Seafood resuscitation: Japan rolls out new fishery policy to revive and industrialise much-challenged sector
Seafood has historically been one of Japan’s most traditional and treasured protein sources, with the country being famed for dishes made using fish such as salmon and unagi – but in recent years, the trend appears to have been going in the opposite direction, with many of the younger generation’s consumers shunning seafood in favour of chicken or pork.
As far back as 2018, researchers had highlighted a significant downturn in Japan’s fish consumption, stating that this had decreased from 70% of the country’s total animal protein consumption in the 1960s to less than 40% in 2014.
More recent research unveiled last year saw that Japan is showing the steepest decline in seafood consumption globally amongst countries with over 30kg of seafood consumed per capita. Researchers have postulated that this is caused by younger consumers as the decline has been seen to be much more pronounced amongst consumers below 40 years of age, and the reason for this decline is due to a rise in the westernisation of diets amongst this demographic, making bread, beef, chicken and pork are more popular than fish.
In order to stem this decline, the Japanese government launched a new ‘Fishery Basic Plan’ earlier this year, after the expiration of a prior national fishery five-year plan, with this new strategy expected to govern the fishery industry’s progress and development over the next decade.
“Japan is blessed with a wide variety of marine products being surrounded by the sea on all four sides, and the fishery sector has long been considered a provider of important foods to support the health and economy for the people, [hence] it is crucial to ensure a stable supply of fishery products and to properly develop the industry,” Japan Fisheries Agency (JFA) said via a formal statement.
“Amongst our main areas of focus within this new basic plan will be to carefully manage fishery resources based on scientific changes in the marine environments and to revitalise local fishing villages that are vital to support the industry’s growth.
“Importantly, every effort will be made to accelerate the industrialisation of Japan’s fishery industry in order to promote sustainable growth and improve the society and economy of stakeholders within this industry and to handle current and evolving risks that the sector is facing.
“The fisheries sector will need to efficiently implement countermeasures against COVID-19, recovery measures from the impacts of the Great East Japan Earthquake and more; and also implement the utilisation of smart fishery technologies as well as methods to meet Japan’s carbon neutrality commitments and self-sufficiency targets.”
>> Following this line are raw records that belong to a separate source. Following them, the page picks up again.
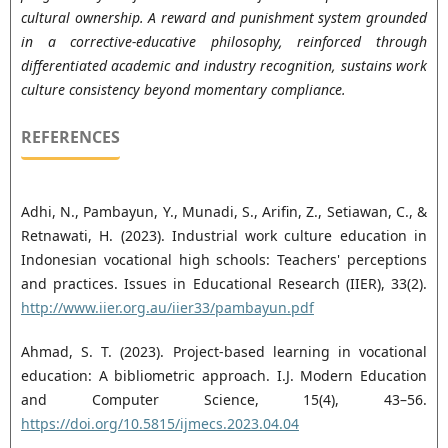
cultural ownership. A reward and punishment system grounded
in a corrective-educative philosophy, reinforced through
differentiated academic and industry recognition, sustains work
culture consistency beyond momentary compliance.
REFERENCES
Adhi, N., Pambayun, Y., Munadi, S., Arifin, Z., Setiawan, C., &
Retnawati, H. (2023). Industrial work culture education in
Indonesian vocational high schools: Teachers' perceptions
and practices. Issues in Educational Research (IIER), 33(2).
http://www.iier.org.au/iier33/pambayun.pdf
Ahmad, S. T. (2023). Project-based learning in vocational
education: A bibliometric approach. I.J. Modern Education
and Computer Science, 15(4), 43–56.
https://doi.org/10.5815/ijmecs.2023.04.04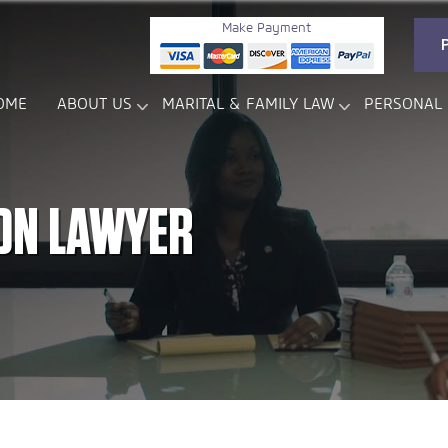
Make Payment
OME
ABOUT US
MARITAL & FAMILY LAW
PERSONAL 
ON LAWYER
The agency also highlighted a significant drop in seafood production as one of the sector’s greatest challenges, such as saury dropping from 229,000 tons in 2014 to about 30,000 tons in 2020; and salmon from 147,000 tons in 2014 to about 56,000 tons in 2020. These drops were attributed to poor fishery resource management and illegal fishing.
“In addition, although over 10 years have passed since the Great East Japan Earthquake in 2011, ports and fisheries have continued to be affected, as have the sales in the fish processing industry and import restrictions on Japanese marine products,” said JFA.
“These are all areas of concern for Japan as the impacts negatively affect many in the industry including fishermen, fishery processors, distributors and more at a time when there are already concerns about economic stagnation due to a declining birthrate, ageing and declining population, labour shortage and more locally [hence] reviving the fishery sector is very important to Japan’s future.”
The new Fishery Basic Plan was approved by the Japanese cabinet on March 25 2022, and will be enforced once the previous five-year plan expires at the end of April 2022.
Acknowledging decrease in demand
In its final report on the basic plan, although JFA acknowledged that local demand is on the decline, the agency has no intention of decreasing production and instead aims to both revitalise interest in local seafood as well as target overseas seafood exports.
“Japan’s domestic demand for seafood looks [set on a course of] declining in the long run due to the ageing society and declining population – but the local seafood industry is dependent not only on domestic demand but also on exports, and [we also find it] necessary to work towards increasing demand for seafood,” said JFA.
“At present, imported seafood occupies a large share of the domestic market, particularly salmon, and to develop the local industry we will look at expanding local production as well as working to value-add to local fishery products, particularly aquaculture-grown seafood. This will be in addition to collaborative efforts to develop new sales promotion methods and channels, distribution, tourism, online sales, and developing processed products to generate new demand.
“There are also many strategic fishery items that Japan can look at developing as export priority products, such as yellowtail, scallops, bluefin tuna, amberjack, groupers, pearls and more. This strategy will look at the development of necessary commercial distribution infrastructure and networks for exports and reducing more trade restrictions with export destination markets.